Commenting on the lacklustre figures, David Jones said the results reflect the ongoing challenging trading environment and the company’s strategy to improve the profitability of sales by reducing the duration, quantum and depth of its discounting events.

The strategy, unveiled in the company's 'Future Strategic Direction Plan' last year, is based on the keystones of a transformation towards omni channel retailing, cost price harmonisation, and improved customer service and engagement.

To date, David Jones said it has made “significant progress” during the half, implementing its transformation in line with the timetable communicated to the market last year, including the launch of its new webstore in November 2012.

The retailer also reported that the webstore achieved a 288 per cent increase in sales on the prior corresponding period during the second quarter of 2013.

Visitor numbers also more than doubled to 5.4 million visits and average order size was approximately three times the value of the average in-store transaction size.

Going forward, the company has indicated that introducing new functionality to its site, including ‘click & collect’, incremental delivery options and social commerce will be a key focus over the next 12 months.

The company said that cost harmonisation will also continue as a priority for the business, as it continues to progress its discussions with suppliers with the aim of delivering retail price reductions to customers.

The company also confirmed it has a “detailed Cost Price Harmonisation work program” in place to address this issue, with approximately 250 international brands in the business already identified which require price harmonisation going forward.

The company revealed it is in discussions with the majority of these brands, being those that are the largest in terms of sales.
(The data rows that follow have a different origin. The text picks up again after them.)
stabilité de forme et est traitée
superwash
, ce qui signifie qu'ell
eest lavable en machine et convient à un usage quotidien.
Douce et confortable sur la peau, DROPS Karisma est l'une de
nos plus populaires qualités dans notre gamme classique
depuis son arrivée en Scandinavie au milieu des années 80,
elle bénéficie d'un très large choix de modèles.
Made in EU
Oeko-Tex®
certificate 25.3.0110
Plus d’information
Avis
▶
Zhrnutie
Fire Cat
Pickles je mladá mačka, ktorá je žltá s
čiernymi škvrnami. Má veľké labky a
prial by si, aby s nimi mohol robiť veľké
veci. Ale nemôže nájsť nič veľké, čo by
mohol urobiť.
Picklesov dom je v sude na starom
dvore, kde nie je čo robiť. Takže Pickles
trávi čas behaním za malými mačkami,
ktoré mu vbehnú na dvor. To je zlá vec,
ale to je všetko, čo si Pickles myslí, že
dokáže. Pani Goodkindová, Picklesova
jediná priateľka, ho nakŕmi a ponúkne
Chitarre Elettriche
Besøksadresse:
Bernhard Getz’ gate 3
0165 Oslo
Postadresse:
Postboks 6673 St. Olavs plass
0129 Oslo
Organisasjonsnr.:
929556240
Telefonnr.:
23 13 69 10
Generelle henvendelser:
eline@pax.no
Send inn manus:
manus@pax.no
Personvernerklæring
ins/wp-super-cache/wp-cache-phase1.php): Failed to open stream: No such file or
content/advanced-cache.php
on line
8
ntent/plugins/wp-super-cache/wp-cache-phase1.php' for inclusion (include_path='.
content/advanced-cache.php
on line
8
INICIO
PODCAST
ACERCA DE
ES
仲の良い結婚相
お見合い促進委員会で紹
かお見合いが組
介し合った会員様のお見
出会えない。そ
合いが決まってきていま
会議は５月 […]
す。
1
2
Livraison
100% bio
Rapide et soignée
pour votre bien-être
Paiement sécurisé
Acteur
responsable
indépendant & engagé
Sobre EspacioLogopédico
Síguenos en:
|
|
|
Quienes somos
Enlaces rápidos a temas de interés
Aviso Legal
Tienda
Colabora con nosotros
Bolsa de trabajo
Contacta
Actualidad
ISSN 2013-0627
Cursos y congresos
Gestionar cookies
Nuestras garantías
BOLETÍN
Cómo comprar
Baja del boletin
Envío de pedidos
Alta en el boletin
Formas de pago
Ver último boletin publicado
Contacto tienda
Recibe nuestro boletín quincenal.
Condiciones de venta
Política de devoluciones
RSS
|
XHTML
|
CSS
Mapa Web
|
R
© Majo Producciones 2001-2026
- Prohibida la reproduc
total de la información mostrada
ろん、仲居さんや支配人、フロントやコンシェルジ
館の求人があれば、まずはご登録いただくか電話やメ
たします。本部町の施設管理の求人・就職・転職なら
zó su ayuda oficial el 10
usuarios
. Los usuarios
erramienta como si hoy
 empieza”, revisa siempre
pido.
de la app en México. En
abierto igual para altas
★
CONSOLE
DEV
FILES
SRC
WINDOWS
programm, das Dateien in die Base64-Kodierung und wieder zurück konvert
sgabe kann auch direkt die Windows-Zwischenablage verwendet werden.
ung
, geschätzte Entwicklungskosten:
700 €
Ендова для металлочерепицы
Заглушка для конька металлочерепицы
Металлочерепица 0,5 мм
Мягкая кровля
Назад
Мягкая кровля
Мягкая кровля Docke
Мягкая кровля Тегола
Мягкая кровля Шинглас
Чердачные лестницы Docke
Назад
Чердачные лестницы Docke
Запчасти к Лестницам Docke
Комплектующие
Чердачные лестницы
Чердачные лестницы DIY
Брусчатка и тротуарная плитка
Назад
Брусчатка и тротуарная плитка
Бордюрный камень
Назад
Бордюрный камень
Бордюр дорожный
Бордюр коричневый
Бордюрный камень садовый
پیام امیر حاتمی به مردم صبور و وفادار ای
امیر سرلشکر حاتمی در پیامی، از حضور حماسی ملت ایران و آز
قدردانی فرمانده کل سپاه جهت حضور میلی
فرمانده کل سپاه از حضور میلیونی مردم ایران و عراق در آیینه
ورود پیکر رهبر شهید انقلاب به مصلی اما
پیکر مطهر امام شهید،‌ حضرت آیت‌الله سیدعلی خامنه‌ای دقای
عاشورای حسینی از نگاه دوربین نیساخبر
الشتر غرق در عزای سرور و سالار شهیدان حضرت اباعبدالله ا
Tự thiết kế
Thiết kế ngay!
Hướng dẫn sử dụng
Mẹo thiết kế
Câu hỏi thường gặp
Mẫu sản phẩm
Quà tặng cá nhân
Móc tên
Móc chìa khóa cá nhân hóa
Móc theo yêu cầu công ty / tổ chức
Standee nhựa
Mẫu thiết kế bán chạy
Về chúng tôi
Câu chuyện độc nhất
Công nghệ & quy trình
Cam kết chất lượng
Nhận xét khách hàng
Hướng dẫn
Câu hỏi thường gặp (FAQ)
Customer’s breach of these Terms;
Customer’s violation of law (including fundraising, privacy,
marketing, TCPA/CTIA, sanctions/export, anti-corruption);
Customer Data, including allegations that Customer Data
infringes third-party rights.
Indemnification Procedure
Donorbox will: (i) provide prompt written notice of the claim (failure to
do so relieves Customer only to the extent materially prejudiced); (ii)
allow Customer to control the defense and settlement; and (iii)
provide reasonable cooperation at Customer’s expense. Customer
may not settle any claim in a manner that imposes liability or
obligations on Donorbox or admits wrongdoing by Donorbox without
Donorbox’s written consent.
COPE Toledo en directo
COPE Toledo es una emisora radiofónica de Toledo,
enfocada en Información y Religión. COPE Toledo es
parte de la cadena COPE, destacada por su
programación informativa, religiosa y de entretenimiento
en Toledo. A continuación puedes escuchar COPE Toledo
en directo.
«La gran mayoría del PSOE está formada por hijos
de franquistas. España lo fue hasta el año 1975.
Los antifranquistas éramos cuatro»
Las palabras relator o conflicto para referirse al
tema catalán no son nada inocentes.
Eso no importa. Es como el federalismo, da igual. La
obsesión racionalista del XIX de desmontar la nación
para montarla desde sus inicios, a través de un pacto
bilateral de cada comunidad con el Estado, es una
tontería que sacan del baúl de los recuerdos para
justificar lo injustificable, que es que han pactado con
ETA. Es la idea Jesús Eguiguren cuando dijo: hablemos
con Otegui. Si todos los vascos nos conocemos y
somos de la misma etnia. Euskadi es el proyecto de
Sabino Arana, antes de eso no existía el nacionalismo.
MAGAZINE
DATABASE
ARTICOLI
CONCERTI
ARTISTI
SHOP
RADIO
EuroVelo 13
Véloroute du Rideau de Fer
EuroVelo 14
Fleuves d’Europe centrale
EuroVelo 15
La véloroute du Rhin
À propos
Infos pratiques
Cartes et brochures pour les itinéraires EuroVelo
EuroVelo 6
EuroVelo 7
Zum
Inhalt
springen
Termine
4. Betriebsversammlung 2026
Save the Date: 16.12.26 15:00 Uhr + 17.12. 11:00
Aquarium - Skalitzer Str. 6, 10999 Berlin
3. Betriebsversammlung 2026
Of these brands, 50 per cent have commenced harmonising prices.

David Jones also reported a 17 per cent decrease in customer service complaints over the period due to an increased floor staff hours relative to sales.

Over the next five years the company has also flagged six store leases set to expire in “less robust demographic locations” with David Jones set to review its existing store portfolio progressively during this time.

In a move to improve the productivity of its stores, David Jones also revealed it will look to increase the proportion of selling space compared to Gross Lettable Area (GLA) from 76 per cent to 85 per cent across its store portfolio with a larger percentage of this space dedicated to the Fashion and Beauty categories.

Commenting on the company's fall from grace, David Jones CEO Paul Zahra said he is confident the situation will improve.

“Our 1H13 profit after tax has been impacted by ongoing investment in implementing our 'Future Strategic Direction Plan' as well as by challenging retail conditions,” he said.

“Our focus going forward is on improving our sales, margin and labour productivity per square metre. We are confident the investment we are making will provide us with a strong sustainable business capable of addressing the retail structural changes currently taking place and positioning us for long term success.”